» **Problem**
Start at the line holding "hi bạn rửa xong.". Write out that line and each one after it to the end of the data, unchanged.

═══ Available data ═══

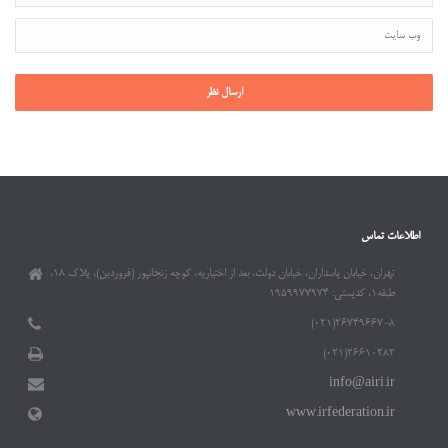
اطلاعات تماس
تهران، خیابان پاسداران، خیابان دولت، بعد از اختیاریه، کوچه زنجانپور (فروردین)، پلاک ۱۸،
طبقه۱، کدپستی: ۱۹۵۹۹۷۷۹۷۴
۲۶۷۴۹۶۶۷-۸(۰۲۱)
۲۶۶۱۰۲۸۲(۰۲۱)
info@airi.ir
www.irfederation.ir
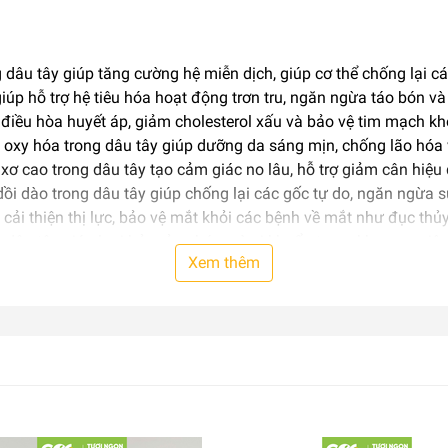
 dâu tây giúp tăng cường hệ miễn dịch, giúp cơ thể chống lại c
iúp hỗ trợ hệ tiêu hóa hoạt động trơn tru, ngăn ngừa táo bón và
p điều hòa huyết áp, giảm cholesterol xấu và bảo vệ tim mạch k
 oxy hóa trong dâu tây giúp dưỡng da sáng mịn, chống lão hóa
xơ cao trong dâu tây tạo cảm giác no lâu, hỗ trợ giảm cân hiệu
i dào trong dâu tây giúp chống lại các gốc tự do, ngăn ngừa s
 cải thiện thị lực, bảo vệ mắt khỏi các bệnh về mắt như đục thủy
g dâu tây giúp loại bỏ mảng bám và vi khuẩn trong khoang miệ
Xem thêm
y giúp tăng cường mật độ xương, ngăn ngừa loãng xương.
hi bạn rửa xong.
ếp hoặc chấm thêm sữa chua, mật ong để tăng thêm hương vị.
hác như chuối, kiwi, táo,... để tạo nên những ly sinh tố thơm ngo
lad gà nướng, salad cá hồi,... để tăng thêm hương vị và giá tr
 ăn kèm với bánh mì, yogurt hoặc sử dụng trong các món tráng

═══

» **Solution to the exercise**
hi bạn rửa xong.
ếp hoặc chấm thêm sữa chua, mật ong để tăng thêm hương vị.
hác như chuối, kiwi, táo,... để tạo nên những ly sinh tố thơm ngo
lad gà nướng, salad cá hồi,... để tăng thêm hương vị và giá tr
 ăn kèm với bánh mì, yogurt hoặc sử dụng trong các món tráng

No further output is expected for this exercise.